I've had to place this together from many sources over a couple years. the program was sponsored by the Davis Perfection Bakery and was a variety stage revue show. There were skits, comedy and a little music of course. If you look carefully, you can see the bakery logo on that truck in the pic.
The house band "The Optimistic Do-Nuts" included Isaac McVea, who unwittingly became the first black radio host in Los Angeles. His son Jack McVea played ukulele in the same band. The program began in the early 1920s. In the cast was a little known actor Sam McDaniel, who played a preacher character, Deacon McDaniel in 1926.
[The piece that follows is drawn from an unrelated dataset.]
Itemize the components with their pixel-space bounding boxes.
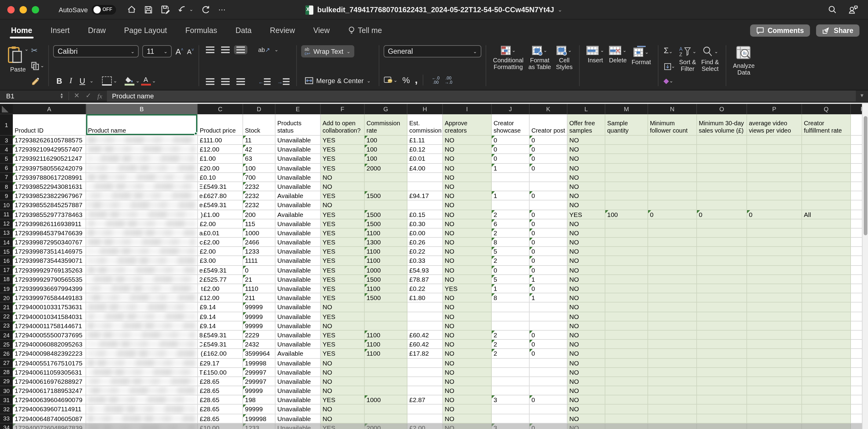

In the book Don't Touch That Dial, author J. Fred Mac Donald makes a single short reference to the program
"Although they did not flourish on radio, black comedians were also an ingredient of early broadcasting... Thus Ernest Whitman and Eddie Green appeared as a "coon act" on the Maxwell House Show Boat Program in it's first season on NBC. Hattie McDaniel brought her Mammy personality from the Optimistic Doughnut Hour over KNX (Los Angeles) in 1932 to the Show Boat series in the early 19302. "Hattie McDaniel was a regular on the program as the character Hi-Hat-Hattie. Today she is better remembered for playing a similar Mammy character in the movie Gone With The Wind. It's off topic but of the 300 films she appeared in before her death in 1952, she only got credit for about 80. On the upside she's the only person who has two stars on the Hollywood Walk of Fame, and was on a postage stamp. But I dwell here because her career began singing with the Melony Hounds on station KOA-AM in Denver.
Other guests on the Optimistic Doughnut Hour included an unlikely list of people: Morey Amsterdam, Minnie Pearl, Willie Best. Hattie McDaniel joined the show in 1931 after her brother Sam McDaniel got her an audition. Her success on the program led to her own show Hi Hat Hattie and Her Boys. She did a saucy late vaudeville comedy and sang. The boys of course were just Sam McVea's Jazz band.
The Davis Perfection Bakery who sponsored all this was just a bakery. Actor Dalton Trumbo worked there briefly as a bread wrapper . The bakery was big enough to appear on a 1932 map of L.A. near Los Angeles City Hall on Temple Street. Another souce lists it at the intersection of 1st. and Beaudry and another location in Sacramento. It was probably a regional chain since it was dolling out cash for radio ads.